> [EXCERPTED RECORDS]:

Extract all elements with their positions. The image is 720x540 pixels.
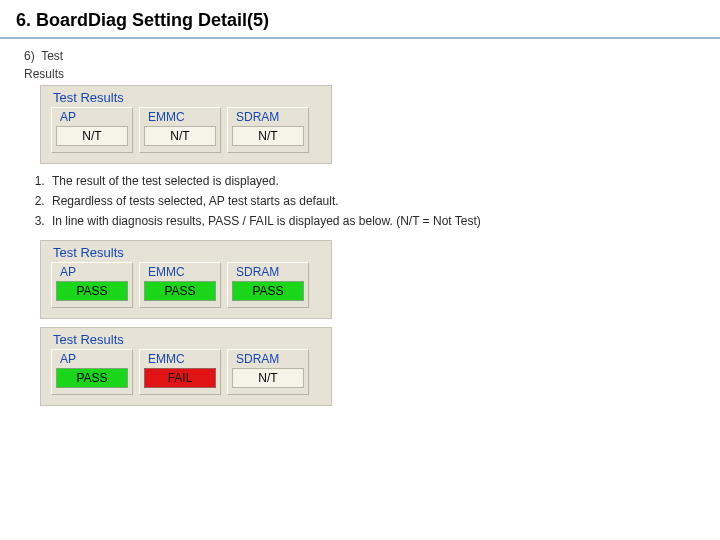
result-cell-ap: AP N/T <box>51 107 133 153</box>
notes-list: The result of the test selected is displ… <box>48 174 706 228</box>
page: 6. BoardDiag Setting Detail(5) 6) Test R… <box>0 0 720 406</box>
result-cell-ap: AP PASS <box>51 262 133 308</box>
col-head: EMMC <box>144 263 216 281</box>
result-value: N/T <box>232 368 304 388</box>
col-head: EMMC <box>144 108 216 126</box>
list-item: The result of the test selected is displ… <box>48 174 706 188</box>
result-value: PASS <box>56 281 128 301</box>
result-cell-sdram: SDRAM N/T <box>227 107 309 153</box>
panel-title: Test Results <box>51 332 321 347</box>
result-value: N/T <box>144 126 216 146</box>
panel-mix-wrap: Test Results AP PASS EMMC FAIL SDRAM N/T <box>40 327 706 406</box>
list-item: In line with diagnosis results, PASS / F… <box>48 214 706 228</box>
result-columns: AP N/T EMMC N/T SDRAM N/T <box>51 107 321 153</box>
col-head: AP <box>56 108 128 126</box>
section-sublabel: Results <box>24 67 706 81</box>
section-index: 6) <box>24 49 35 63</box>
panel-nt-wrap: Test Results AP N/T EMMC N/T SDRAM N/T <box>40 85 706 164</box>
col-head: AP <box>56 350 128 368</box>
col-head: SDRAM <box>232 263 304 281</box>
result-cell-ap: AP PASS <box>51 349 133 395</box>
test-results-panel-mix: Test Results AP PASS EMMC FAIL SDRAM N/T <box>40 327 332 406</box>
body: 6) Test Results Test Results AP N/T EMMC… <box>14 49 706 406</box>
result-cell-emmc: EMMC FAIL <box>139 349 221 395</box>
result-cell-sdram: SDRAM N/T <box>227 349 309 395</box>
result-value: PASS <box>232 281 304 301</box>
result-value: PASS <box>56 368 128 388</box>
col-head: AP <box>56 263 128 281</box>
list-item: Regardless of tests selected, AP test st… <box>48 194 706 208</box>
col-head: SDRAM <box>232 350 304 368</box>
section-index-label: 6) Test <box>24 49 706 63</box>
result-cell-sdram: SDRAM PASS <box>227 262 309 308</box>
col-head: SDRAM <box>232 108 304 126</box>
result-value: N/T <box>56 126 128 146</box>
result-cell-emmc: EMMC PASS <box>139 262 221 308</box>
title-rule <box>0 37 720 39</box>
result-value: N/T <box>232 126 304 146</box>
test-results-panel-nt: Test Results AP N/T EMMC N/T SDRAM N/T <box>40 85 332 164</box>
panel-title: Test Results <box>51 245 321 260</box>
result-value: FAIL <box>144 368 216 388</box>
col-head: EMMC <box>144 350 216 368</box>
result-cell-emmc: EMMC N/T <box>139 107 221 153</box>
result-columns: AP PASS EMMC FAIL SDRAM N/T <box>51 349 321 395</box>
section-label: Test <box>41 49 63 63</box>
page-title: 6. BoardDiag Setting Detail(5) <box>14 8 706 37</box>
test-results-panel-pass: Test Results AP PASS EMMC PASS SDRAM PAS… <box>40 240 332 319</box>
result-value: PASS <box>144 281 216 301</box>
panel-title: Test Results <box>51 90 321 105</box>
panel-pass-wrap: Test Results AP PASS EMMC PASS SDRAM PAS… <box>40 240 706 319</box>
result-columns: AP PASS EMMC PASS SDRAM PASS <box>51 262 321 308</box>
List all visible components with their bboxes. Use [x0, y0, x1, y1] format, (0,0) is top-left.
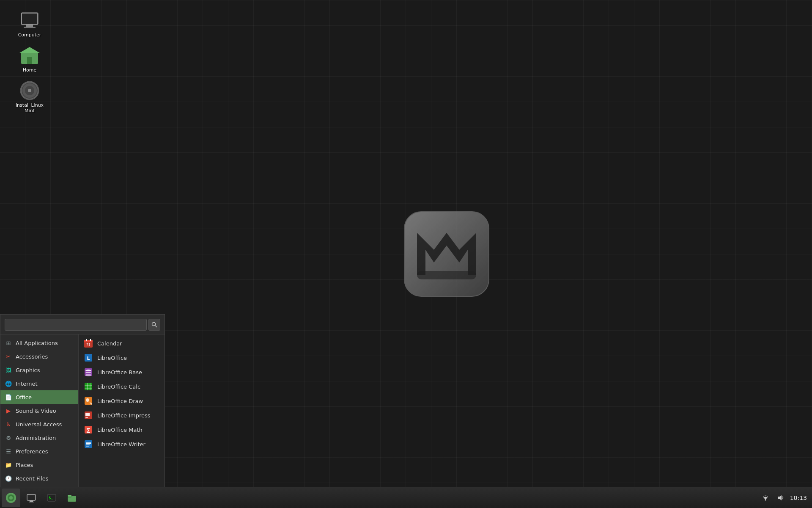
svg-rect-12 — [417, 271, 476, 279]
terminal-button[interactable]: $_ — [42, 489, 61, 507]
taskbar: $_ 10:13 — [0, 487, 812, 508]
svg-text:L: L — [87, 356, 90, 361]
sidebar-item-administration[interactable]: ⚙ Administration — [0, 431, 78, 444]
app-item-libreoffice-writer[interactable]: LibreOffice Writer — [79, 437, 165, 451]
svg-point-35 — [86, 398, 89, 402]
image-icon: 🖼 — [5, 366, 12, 374]
menu-body: ⊞ All Applications ✂ Accessories 🖼 Graph… — [0, 334, 165, 487]
svg-rect-25 — [85, 371, 91, 372]
calendar-app-icon: 31 — [84, 339, 93, 348]
sidebar-item-graphics[interactable]: 🖼 Graphics — [0, 363, 78, 377]
app-label-libreoffice-writer: LibreOffice Writer — [97, 441, 145, 447]
sidebar-item-recent-files[interactable]: 🕐 Recent Files — [0, 472, 78, 485]
sliders-icon: ☰ — [5, 447, 12, 455]
app-label-libreoffice-draw: LibreOffice Draw — [97, 398, 143, 404]
sidebar-item-universal-access[interactable]: ♿ Universal Access — [0, 417, 78, 431]
home-icon-img — [19, 45, 40, 66]
svg-rect-3 — [24, 27, 36, 28]
svg-rect-2 — [26, 25, 33, 27]
search-input[interactable] — [5, 319, 147, 331]
sidebar-item-places[interactable]: 📁 Places — [0, 458, 78, 472]
app-item-libreoffice[interactable]: L LibreOffice — [79, 351, 165, 365]
app-label-libreoffice: LibreOffice — [97, 355, 127, 361]
svg-text:31: 31 — [86, 343, 91, 347]
svg-rect-39 — [85, 417, 88, 418]
taskbar-right: 10:13 — [760, 489, 812, 507]
svg-point-8 — [28, 89, 31, 92]
app-item-libreoffice-impress[interactable]: LibreOffice Impress — [79, 408, 165, 422]
folder-icon: 📁 — [5, 461, 12, 469]
clock-display: 10:13 — [790, 494, 807, 501]
svg-rect-45 — [86, 444, 90, 445]
computer-icon[interactable]: Computer — [13, 8, 47, 39]
svg-point-49 — [9, 496, 13, 500]
svg-marker-5 — [19, 47, 40, 53]
computer-label: Computer — [18, 32, 41, 38]
sidebar-item-office[interactable]: 📄 Office — [0, 390, 78, 404]
app-item-libreoffice-draw[interactable]: LibreOffice Draw — [79, 394, 165, 408]
svg-rect-29 — [85, 383, 92, 390]
app-label-libreoffice-impress: LibreOffice Impress — [97, 412, 151, 419]
app-item-libreoffice-base[interactable]: LibreOffice Base — [79, 365, 165, 379]
install-icon-img — [19, 80, 40, 101]
svg-rect-43 — [86, 442, 91, 443]
globe-icon: 🌐 — [5, 380, 12, 387]
libreoffice-app-icon: L — [84, 353, 93, 362]
play-icon: ▶ — [5, 407, 12, 414]
sidebar-label-office: Office — [16, 394, 32, 400]
app-label-libreoffice-base: LibreOffice Base — [97, 369, 142, 375]
app-item-libreoffice-math[interactable]: ∑ LibreOffice Math — [79, 422, 165, 437]
app-label-libreoffice-calc: LibreOffice Calc — [97, 384, 140, 390]
svg-rect-1 — [22, 14, 37, 24]
sidebar-label-internet: Internet — [16, 381, 38, 387]
search-button[interactable] — [148, 319, 160, 331]
sidebar-item-accessories[interactable]: ✂ Accessories — [0, 350, 78, 363]
app-label-libreoffice-math: LibreOffice Math — [97, 427, 143, 433]
svg-rect-52 — [29, 502, 34, 502]
sidebar-label-universal-access: Universal Access — [16, 421, 62, 428]
home-label: Home — [23, 67, 36, 73]
person-icon: ♿ — [5, 420, 12, 428]
menu-apps: 31 Calendar L LibreOffice — [79, 334, 165, 487]
libreoffice-writer-icon — [84, 439, 93, 449]
sidebar-label-accessories: Accessories — [16, 353, 48, 360]
svg-rect-6 — [27, 57, 32, 64]
svg-rect-50 — [27, 494, 36, 500]
network-icon[interactable] — [760, 489, 771, 507]
install-icon[interactable]: Install Linux Mint — [13, 79, 47, 115]
app-item-calendar[interactable]: 31 Calendar — [79, 336, 165, 351]
svg-text:∑: ∑ — [87, 427, 91, 433]
svg-marker-59 — [778, 495, 782, 500]
mint-menu-button[interactable] — [2, 489, 20, 507]
svg-point-58 — [765, 499, 766, 500]
svg-rect-42 — [85, 440, 92, 448]
show-desktop-button[interactable] — [22, 489, 41, 507]
doc-icon: 📄 — [5, 393, 12, 401]
menu-sidebar: ⊞ All Applications ✂ Accessories 🖼 Graph… — [0, 334, 79, 487]
svg-rect-38 — [85, 413, 90, 416]
sidebar-item-sound-video[interactable]: ▶ Sound & Video — [0, 404, 78, 417]
sidebar-item-all-applications[interactable]: ⊞ All Applications — [0, 336, 78, 350]
tools-icon: ✂ — [5, 353, 12, 360]
volume-icon[interactable] — [775, 489, 787, 507]
libreoffice-math-icon: ∑ — [84, 425, 93, 434]
gear-icon: ⚙ — [5, 434, 12, 442]
sidebar-item-preferences[interactable]: ☰ Preferences — [0, 444, 78, 458]
sidebar-item-internet[interactable]: 🌐 Internet — [0, 377, 78, 390]
desktop-icons: Computer Home Install Linux Mint — [13, 8, 47, 115]
svg-rect-27 — [85, 373, 91, 374]
svg-rect-17 — [84, 342, 93, 342]
svg-rect-44 — [86, 443, 91, 444]
svg-rect-51 — [30, 500, 33, 502]
libreoffice-calc-icon — [84, 382, 93, 391]
home-icon[interactable]: Home — [13, 44, 47, 75]
files-button[interactable] — [63, 489, 81, 507]
svg-point-13 — [152, 323, 156, 326]
search-bar — [0, 315, 165, 334]
libreoffice-draw-icon — [84, 396, 93, 406]
sidebar-label-places: Places — [16, 462, 33, 468]
svg-point-28 — [85, 374, 91, 376]
install-label: Install Linux Mint — [14, 102, 45, 113]
app-item-libreoffice-calc[interactable]: LibreOffice Calc — [79, 379, 165, 394]
svg-line-14 — [155, 326, 157, 328]
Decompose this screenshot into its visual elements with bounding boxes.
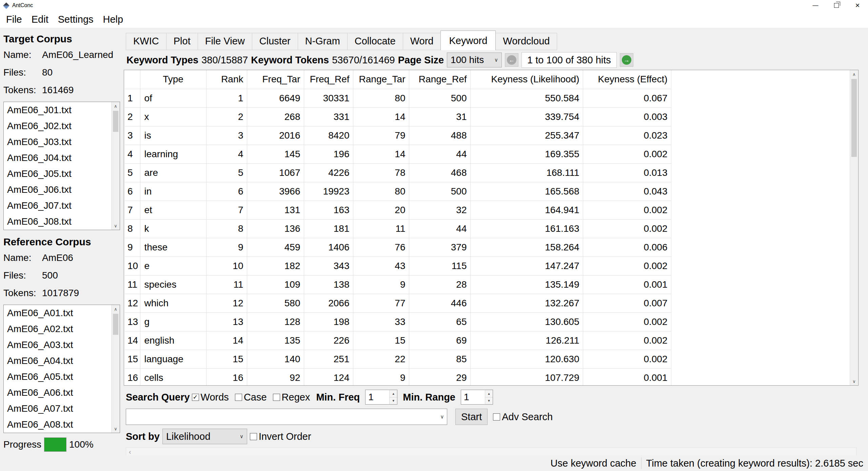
min-freq-input[interactable]: 1 ▴ ▾ — [365, 390, 397, 405]
table-row[interactable]: 1 of 1 6649 30331 80 500 550.584 0.067 — [125, 89, 671, 107]
cell-freq-ref[interactable]: 30331 — [304, 89, 353, 107]
cell-freq-ref[interactable]: 163 — [304, 201, 353, 219]
cell-keyness-effect[interactable]: 0.001 — [583, 275, 671, 294]
table-row[interactable]: 13 g 13 128 198 33 65 130.605 0.002 — [125, 312, 671, 331]
cell-type[interactable]: english — [140, 331, 206, 350]
file-item[interactable]: AmE06_J04.txt — [4, 150, 120, 166]
cell-range-ref[interactable]: 115 — [409, 257, 470, 275]
cell-freq-ref[interactable]: 1406 — [304, 238, 353, 257]
cell-type[interactable]: e — [140, 257, 206, 275]
table-row[interactable]: 5 are 5 1067 4226 78 468 168.111 0.013 — [125, 163, 671, 182]
results-scrollbar[interactable]: ∧ ∨ — [850, 70, 858, 385]
cell-freq-tar[interactable]: 459 — [247, 238, 304, 257]
table-row[interactable]: 4 learning 4 145 196 14 44 169.355 0.002 — [125, 145, 671, 163]
cell-freq-tar[interactable]: 182 — [247, 257, 304, 275]
table-row[interactable]: 11 species 11 109 138 9 28 135.149 0.001 — [125, 275, 671, 294]
cell-range-tar[interactable]: 15 — [353, 331, 409, 350]
cell-index[interactable]: 2 — [125, 107, 140, 126]
file-item[interactable]: AmE06_J05.txt — [4, 166, 120, 182]
cell-range-ref[interactable]: 379 — [409, 238, 470, 257]
cell-keyness-effect[interactable]: 0.002 — [583, 312, 671, 331]
cell-type[interactable]: learning — [140, 145, 206, 163]
scrollbar-thumb[interactable] — [113, 111, 118, 132]
cell-freq-tar[interactable]: 6649 — [247, 89, 304, 107]
scroll-down-icon[interactable]: ∨ — [850, 377, 858, 385]
menu-item[interactable]: Help — [98, 14, 128, 25]
cell-keyness-likelihood[interactable]: 169.355 — [470, 145, 583, 163]
cell-keyness-effect[interactable]: 0.002 — [583, 219, 671, 238]
scrollbar-thumb[interactable] — [851, 79, 857, 157]
cell-rank[interactable]: 7 — [206, 201, 247, 219]
cell-keyness-effect[interactable]: 0.013 — [583, 163, 671, 182]
regex-checkbox[interactable] — [273, 394, 280, 401]
cell-rank[interactable]: 8 — [206, 219, 247, 238]
cell-keyness-likelihood[interactable]: 168.111 — [470, 163, 583, 182]
cell-keyness-likelihood[interactable]: 126.211 — [470, 331, 583, 350]
cell-range-tar[interactable]: 76 — [353, 238, 409, 257]
cell-range-tar[interactable]: 11 — [353, 219, 409, 238]
cell-type[interactable]: of — [140, 89, 206, 107]
cell-type[interactable]: x — [140, 107, 206, 126]
cell-keyness-effect[interactable]: 0.002 — [583, 331, 671, 350]
scrollbar-thumb[interactable] — [113, 314, 118, 335]
minimize-button[interactable]: — — [805, 0, 826, 11]
cell-index[interactable]: 3 — [125, 126, 140, 145]
scroll-down-icon[interactable]: ∨ — [112, 425, 120, 433]
cell-keyness-effect[interactable]: 0.002 — [583, 201, 671, 219]
cell-freq-tar[interactable]: 135 — [247, 331, 304, 350]
table-row[interactable]: 2 x 2 268 331 14 31 339.754 0.003 — [125, 107, 671, 126]
cell-freq-ref[interactable]: 331 — [304, 107, 353, 126]
cell-index[interactable]: 5 — [125, 163, 140, 182]
cell-rank[interactable]: 11 — [206, 275, 247, 294]
file-item[interactable]: AmE06_J08.txt — [4, 213, 120, 229]
cell-keyness-likelihood[interactable]: 158.264 — [470, 238, 583, 257]
cell-keyness-likelihood[interactable]: 130.605 — [470, 312, 583, 331]
cell-range-ref[interactable]: 28 — [409, 275, 470, 294]
cell-freq-ref[interactable]: 181 — [304, 219, 353, 238]
table-row[interactable]: 6 in 6 3966 19923 80 500 165.568 0.043 — [125, 182, 671, 201]
scroll-down-icon[interactable]: ∨ — [112, 222, 120, 230]
col-header-index[interactable] — [125, 70, 140, 89]
cell-freq-tar[interactable]: 140 — [247, 350, 304, 368]
cell-freq-ref[interactable]: 8420 — [304, 126, 353, 145]
cell-range-tar[interactable]: 9 — [353, 368, 409, 386]
cell-range-ref[interactable]: 468 — [409, 163, 470, 182]
table-row[interactable]: 15 language 15 140 251 22 85 120.630 0.0… — [125, 350, 671, 368]
cell-range-ref[interactable]: 488 — [409, 126, 470, 145]
cell-range-tar[interactable]: 78 — [353, 163, 409, 182]
cell-index[interactable]: 9 — [125, 238, 140, 257]
cell-rank[interactable]: 4 — [206, 145, 247, 163]
cell-rank[interactable]: 15 — [206, 350, 247, 368]
col-header-range-ref[interactable]: Range_Ref — [409, 70, 470, 89]
cell-keyness-likelihood[interactable]: 165.568 — [470, 182, 583, 201]
cell-keyness-effect[interactable]: 0.023 — [583, 126, 671, 145]
cell-type[interactable]: g — [140, 312, 206, 331]
cell-rank[interactable]: 16 — [206, 368, 247, 386]
cell-rank[interactable]: 3 — [206, 126, 247, 145]
file-item[interactable]: AmE06_A07.txt — [4, 401, 120, 416]
file-item[interactable]: AmE06_J07.txt — [4, 198, 120, 213]
invert-order-checkbox[interactable] — [250, 433, 257, 440]
file-item[interactable]: AmE06_A01.txt — [4, 305, 120, 321]
tab[interactable]: Plot — [166, 33, 198, 50]
table-row[interactable]: 14 english 14 135 226 15 69 126.211 0.00… — [125, 331, 671, 350]
cell-rank[interactable]: 14 — [206, 331, 247, 350]
cell-index[interactable]: 4 — [125, 145, 140, 163]
cell-freq-ref[interactable]: 138 — [304, 275, 353, 294]
sort-by-select[interactable]: Likelihood ∨ — [162, 429, 247, 444]
prev-page-button[interactable]: ← — [505, 53, 518, 67]
cell-range-tar[interactable]: 22 — [353, 350, 409, 368]
cell-freq-tar[interactable]: 1067 — [247, 163, 304, 182]
col-header-keyness-effect[interactable]: Keyness (Effect) — [583, 70, 671, 89]
cell-rank[interactable]: 9 — [206, 238, 247, 257]
spin-down-icon[interactable]: ▾ — [390, 397, 397, 405]
close-button[interactable]: ✕ — [847, 0, 868, 11]
tab[interactable]: Cluster — [252, 33, 298, 50]
cell-range-ref[interactable]: 65 — [409, 312, 470, 331]
cell-keyness-effect[interactable]: 0.002 — [583, 257, 671, 275]
cell-keyness-likelihood[interactable]: 107.729 — [470, 368, 583, 386]
cell-freq-ref[interactable]: 19923 — [304, 182, 353, 201]
cell-freq-tar[interactable]: 2016 — [247, 126, 304, 145]
cell-keyness-likelihood[interactable]: 164.941 — [470, 201, 583, 219]
cell-rank[interactable]: 10 — [206, 257, 247, 275]
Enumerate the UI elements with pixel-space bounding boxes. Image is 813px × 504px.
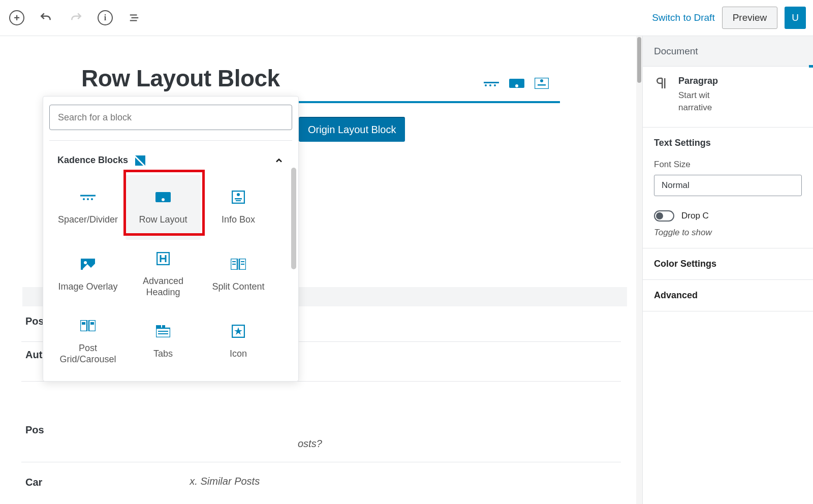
spacer-icon[interactable]	[484, 78, 499, 89]
image-overlay-icon	[80, 257, 96, 272]
svg-rect-35	[89, 320, 96, 331]
drop-cap-note: Toggle to show	[654, 228, 802, 238]
svg-point-8	[515, 84, 518, 87]
svg-point-21	[237, 193, 240, 196]
add-block-button[interactable]	[9, 10, 24, 25]
block-tabs[interactable]: Tabs	[126, 309, 201, 374]
block-label: Advanced Heading	[126, 275, 201, 298]
svg-rect-40	[162, 325, 165, 328]
row-label-pos2[interactable]: Pos	[0, 415, 642, 438]
font-size-select[interactable]: Normal	[654, 175, 802, 196]
block-split-content[interactable]: Split Content	[201, 242, 276, 307]
switch-to-draft-button[interactable]: Switch to Draft	[652, 12, 715, 23]
split-content-icon	[231, 257, 246, 272]
preview-button[interactable]: Preview	[722, 7, 778, 29]
block-search-field[interactable]	[49, 105, 292, 130]
svg-rect-34	[80, 320, 87, 331]
inserter-scrollbar[interactable]	[291, 168, 296, 269]
svg-rect-3	[484, 82, 499, 83]
info-button[interactable]	[98, 10, 113, 25]
paragraph-icon	[654, 76, 669, 91]
color-settings-panel[interactable]: Color Settings	[643, 248, 813, 280]
block-label: Spacer/Divider	[58, 214, 118, 226]
settings-sidebar: Document Paragrap Start wit narrative Te…	[642, 36, 813, 504]
block-info-box[interactable]: Info Box	[201, 175, 276, 240]
svg-rect-23	[236, 200, 241, 201]
editor-canvas: Row Layout Block + Origin Layout Block P…	[0, 36, 642, 504]
svg-point-5	[489, 84, 491, 86]
block-label: Icon	[230, 348, 247, 360]
inserter-category-name: Kadence Blocks	[57, 155, 128, 166]
info-box-icon[interactable]	[535, 78, 549, 89]
svg-rect-22	[235, 198, 242, 200]
svg-point-6	[494, 84, 496, 86]
row-layout-icon	[155, 190, 171, 205]
block-info-panel: Paragrap Start wit narrative	[643, 67, 813, 128]
row-layout-icon[interactable]	[509, 78, 524, 89]
svg-point-16	[87, 198, 89, 200]
inserter-category-header[interactable]: Kadence Blocks	[43, 141, 298, 168]
svg-rect-11	[538, 84, 546, 86]
spacer-divider-icon	[80, 190, 96, 205]
svg-rect-37	[90, 322, 94, 325]
block-advanced-heading[interactable]: Advanced Heading	[126, 242, 201, 307]
font-size-label: Font Size	[654, 160, 802, 170]
block-inserter-popover: Kadence Blocks Spacer/Divider	[43, 96, 299, 382]
block-label: Image Overlay	[58, 281, 117, 293]
scrollbar[interactable]	[636, 36, 642, 504]
toolbar-left	[9, 9, 143, 27]
tab-document[interactable]: Document	[643, 36, 813, 67]
update-button[interactable]: U	[785, 7, 806, 29]
block-description: Start wit narrative	[678, 89, 718, 114]
block-icon[interactable]: Icon	[201, 309, 276, 374]
block-label: Info Box	[222, 214, 255, 226]
text-settings-title: Text Settings	[654, 138, 802, 148]
hint-similar: x. Similar Posts	[42, 476, 260, 487]
active-tab-indicator	[809, 65, 813, 68]
svg-point-19	[162, 198, 165, 201]
top-toolbar: Switch to Draft Preview U	[0, 0, 813, 36]
block-label: Post Grid/Carousel	[50, 342, 126, 365]
outline-button[interactable]	[125, 9, 143, 27]
svg-rect-36	[82, 322, 85, 325]
page-title[interactable]: Row Layout Block	[81, 65, 642, 92]
block-label: Row Layout	[139, 214, 187, 226]
text-settings-panel: Text Settings Font Size Normal Drop C To…	[643, 128, 813, 248]
kadence-logo-icon	[135, 155, 145, 166]
svg-point-10	[540, 79, 543, 82]
redo-button[interactable]	[67, 9, 85, 27]
advanced-heading-icon	[155, 251, 171, 266]
block-post-grid-carousel[interactable]: Post Grid/Carousel	[50, 309, 126, 374]
svg-rect-38	[156, 328, 170, 337]
info-box-icon	[231, 190, 246, 205]
workspace: Row Layout Block + Origin Layout Block P…	[0, 36, 813, 504]
hint-posts: osts?	[0, 438, 642, 450]
drop-cap-toggle[interactable]	[654, 210, 674, 222]
toolbar-right: Switch to Draft Preview U	[652, 7, 806, 29]
svg-point-17	[91, 198, 93, 200]
block-label: Tabs	[153, 348, 173, 360]
block-name: Paragrap	[678, 76, 718, 86]
undo-button[interactable]	[37, 9, 55, 27]
svg-point-25	[84, 261, 87, 264]
chevron-up-icon[interactable]	[274, 155, 284, 166]
svg-rect-39	[156, 325, 161, 328]
row-label-car[interactable]: Car	[0, 467, 42, 497]
svg-marker-44	[234, 327, 242, 335]
svg-rect-20	[232, 191, 244, 203]
block-preview-icons	[484, 78, 549, 89]
drop-cap-label: Drop C	[681, 211, 709, 221]
svg-point-15	[83, 198, 85, 200]
tabs-icon	[155, 324, 171, 339]
block-label: Split Content	[212, 281, 264, 293]
svg-point-4	[485, 84, 487, 86]
icon-block-icon	[231, 324, 246, 339]
post-grid-icon	[80, 318, 96, 333]
origin-layout-block-button[interactable]: Origin Layout Block	[299, 117, 405, 142]
block-search-input[interactable]	[58, 112, 284, 123]
inserter-block-grid: Spacer/Divider Row Layout Info Box	[50, 175, 298, 374]
advanced-panel[interactable]: Advanced	[643, 280, 813, 311]
block-row-layout[interactable]: Row Layout	[126, 175, 201, 240]
block-image-overlay[interactable]: Image Overlay	[50, 242, 126, 307]
block-spacer-divider[interactable]: Spacer/Divider	[50, 175, 126, 240]
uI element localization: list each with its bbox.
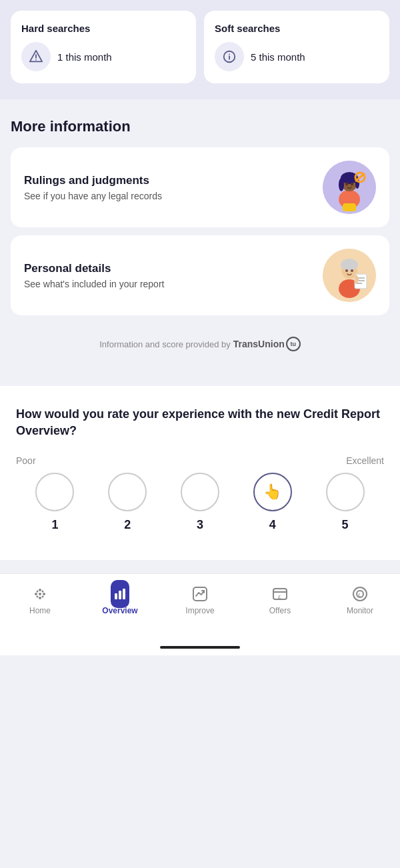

> [THE PROBLEM]:
Every line of the records that includes the word "calc" should be gathered.

> [REPLY TO THE EXERCISE]:
app-label-libreoffice-calc: LibreOffice Calc — [97, 384, 140, 390]
libreoffice-calc-icon — [84, 382, 93, 391]
app-item-libreoffice-calc[interactable]: LibreOffice Calc — [79, 379, 165, 394]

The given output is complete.